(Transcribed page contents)
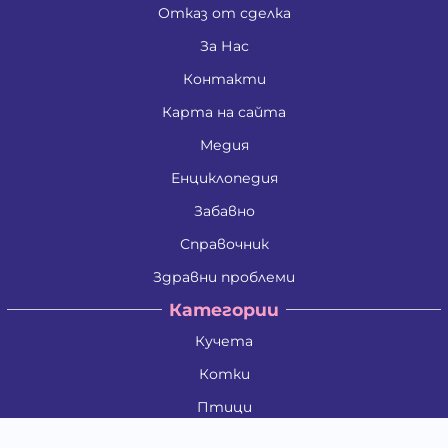
Отказ от сделка
За Нас
Контакти
Карта на сайта
Медия
Енциклопедия
Забавно
Справочник
Здравни проблеми
Категории
Кучета
Котки
Птици
Гризачи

## Work to complete
Pictures aside, retype the entries above exactly as they are.

## Solution to the problem
Отказ от сделка
За Нас
Контакти
Карта на сайта
Медия
Енциклопедия
Забавно
Справочник
Здравни проблеми
Категории
Кучета
Котки
Птици
Гризачи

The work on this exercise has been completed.